→ What you will do: Look for the line containing "説明会の目的はズバリ、" and the line containing "utilisant le nom" in the entries below. Copy those two and all lines between them exactly, leaving out pictures.

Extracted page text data
- Opening Delimiter -

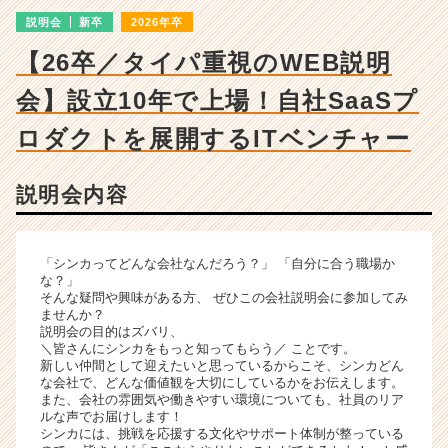
成
説明会
新卒
2026年卒
長
企
【26卒／タイパ重視のWEB説明
業
か
会】設立10年で上場！自社SaaSプ
ら
ス
ロダクトを展開するITベンチャー
カ
ウ
説明会内容
ト
が
届
く
「シンカってどんな会社なんだろう？」 「自分に合う職場か
就
な？」
そんな疑問や興味がある方、 ぜひこの会社説明会に参加してみ
活
ませんか？
サ
説明会の目的はズバリ、
イ
＼皆さんにシンカをもっと知ってもらう／ ことです。
ト
新しい仲間として迎えたいと思っているからこそ、シンカどん
な会社で、どんな価値観を大切にしているかをお伝えします。
チ
また、会社の雰囲気や働きやすい環境についても、社員のリア
ア
ルな声でお届けします！
キ
シンカには、挑戦を応援する文化やサポート体制が整っている
ャ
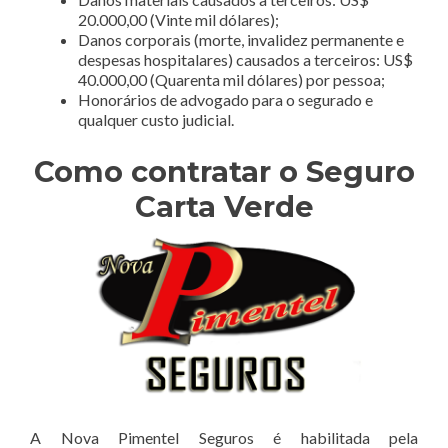
20.000,00 (Vinte mil dólares);
Danos corporais (morte, invalidez permanente e
despesas hospitalares) causados a terceiros: US$
40.000,00 (Quarenta mil dólares) por pessoa;
Honorários de advogado para o segurado e
qualquer custo judicial.
Como contratar o Seguro
Carta Verde
A Nova Pimentel Seguros é habilitada pela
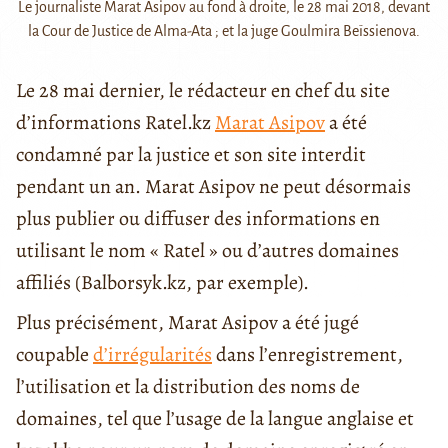
Le journaliste Marat Asipov au fond à droite, le 28 mai 2018, devant
la Cour de Justice de Alma-Ata ; et la juge Goulmira Beïssienova.
Le 28 mai dernier, le rédacteur en chef du site
d’informations Ratel.kz
Marat Asipov
a été
condamné par la justice et son site interdit
pendant un an. Marat Asipov ne peut désormais
plus publier ou diffuser des informations en
utilisant le nom « Ratel » ou d’autres domaines
affiliés (Balborsyk.kz, par exemple).
Plus précisément, Marat Asipov a été jugé
coupable
d’irrégularités
dans l’enregistrement,
l’utilisation et la distribution des noms de
domaines, tel que l’usage de la langue anglaise et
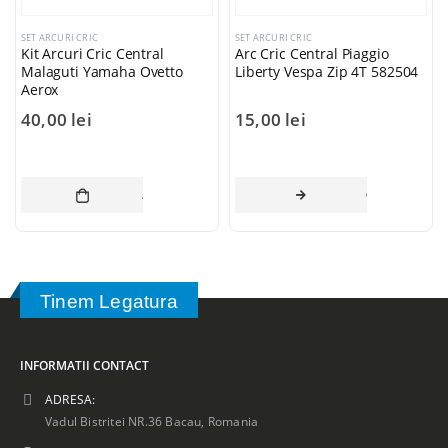
SET ARCURI CRIC
SET ARCURI CRIC
Kit Arcuri Cric Central
Arc Cric Central Piaggio
Malaguti Yamaha Ovetto
Liberty Vespa Zip 4T 582504
Aerox
40,00
lei
15,00
lei
ADAUGĂ ÎN COȘ
CITEȘTE MAI 
Tinem Legatura
INFORMATII CONTACT
ADRESA:
Vadul Bistritei NR.36 Bacau, Romania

- Closing Delimiter -

→ Reply to the task:
説明会の目的はズバリ、
イ
＼皆さんにシンカをもっと知ってもらう／ ことです。
ト
新しい仲間として迎えたいと思っているからこそ、シンカどん
な会社で、どんな価値観を大切にしているかをお伝えします。
チ
また、会社の雰囲気や働きやすい環境についても、社員のリア
ア
ルな声でお届けします！
キ
シンカには、挑戦を応援する文化やサポート体制が整っている
ャ
20.000,00 (Vinte mil dólares);
Danos corporais (morte, invalidez permanente e
despesas hospitalares) causados a terceiros: US$
40.000,00 (Quarenta mil dólares) por pessoa;
Honorários de advogado para o segurado e
qualquer custo judicial.
Como contratar o Seguro
Carta Verde
A Nova Pimentel Seguros é habilitada pela
Le journaliste Marat Asipov au fond à droite, le 28 mai 2018, devant
la Cour de Justice de Alma-Ata ; et la juge Goulmira Beïssienova.
Le 28 mai dernier, le rédacteur en chef du site
d’informations Ratel.kz
Marat Asipov
a été
condamné par la justice et son site interdit
pendant un an. Marat Asipov ne peut désormais
plus publier ou diffuser des informations en
utilisant le nom « Ratel » ou d’autres domaines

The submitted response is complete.